▸ **WORK TASK**
Every line from the top of the records below through the one containing "nie jest nieprofesjonalne" must be copied exactly, and the pictures must not be.

▸ **EXERCISE MATERIALS**
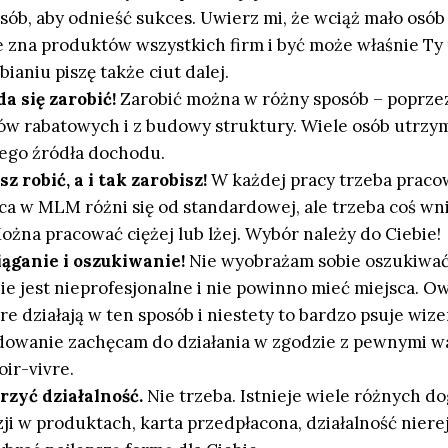
sób, aby odnieść sukces. Uwierz mi, że wciąż mało osób
 zna produktów wszystkich firm i być może właśnie Ty t
bianiu piszę także ciut dalej.
a się zarobić!
Zarobić można w różny sposób – poprzez
ów rabatowych i z budowy struktury. Wiele osób utrzym
tego źródła dochodu.
z robić, a i tak zarobisz!
W każdej pracy trzeba pracow
a w MLM różni się od standardowej, ale trzeba coś wni
ożna pracować ciężej lub lżej. Wybór należy do Ciebie!
ąganie i oszukiwanie!
Nie wyobrażam sobie oszukiwać 
nie jest nieprofesjonalne i nie powinno mieć miejsca. O
óre działają w ten sposób i niestety to bardzo psuje wize
wanie zachęcam do działania w zgodzie z pewnymi wa
ir-vivre.
rzyć działalność.
Nie trzeba. Istnieje wiele różnych 
ji w produktach, karta przedpłacona, działalność niere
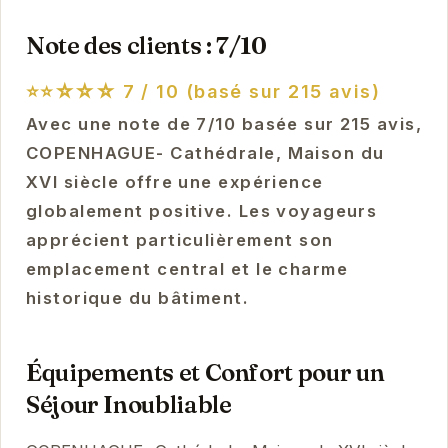
Note des clients : 7/10
⭐⭐☆☆☆
7 / 10 (basé sur 215 avis)
Avec une note de 7/10 basée sur 215 avis,
COPENHAGUE- Cathédrale, Maison du
XVI siècle offre une expérience
globalement positive. Les voyageurs
apprécient particulièrement son
emplacement central et le charme
historique du bâtiment.
Équipements et Confort pour un
Séjour Inoubliable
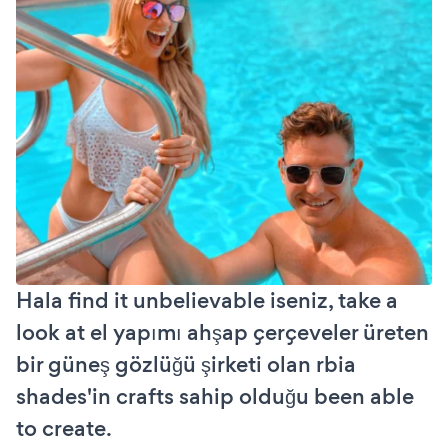
Hala find it unbelievable iseniz, take a
look at el yapımı ahşap çerçeveler üreten
bir güneş gözlüğü şirketi olan rbia
shades'in crafts sahip olduğu been able
to create.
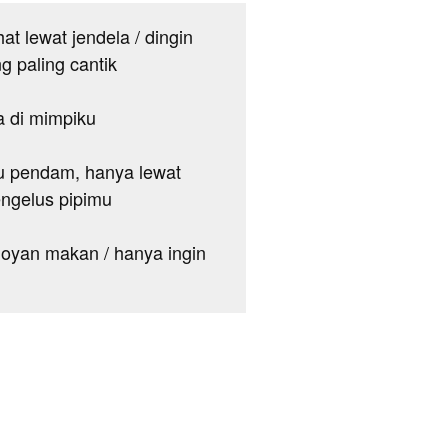
at lewat jendela / dingin
 paling cantik
a di mimpiku
ku pendam, hanya lewat
engelus pipimu
k doyan makan / hanya ingin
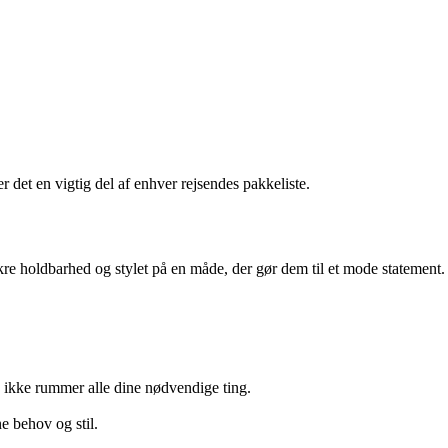
r det en vigtig del af enhver rejsendes pakkeliste.
sikre holdbarhed og stylet på en måde, der gør dem til et mode statement.
le ikke rummer alle dine nødvendige ting.
ne behov og stil.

▸ **ANSWER**
sób, aby odnieść sukces. Uwierz mi, że wciąż mało osób
 zna produktów wszystkich firm i być może właśnie Ty t
bianiu piszę także ciut dalej.
a się zarobić!
Zarobić można w różny sposób – poprzez
ów rabatowych i z budowy struktury. Wiele osób utrzym
tego źródła dochodu.
z robić, a i tak zarobisz!
W każdej pracy trzeba pracow
a w MLM różni się od standardowej, ale trzeba coś wni
ożna pracować ciężej lub lżej. Wybór należy do Ciebie!
ąganie i oszukiwanie!
Nie wyobrażam sobie oszukiwać 
nie jest nieprofesjonalne i nie powinno mieć miejsca. O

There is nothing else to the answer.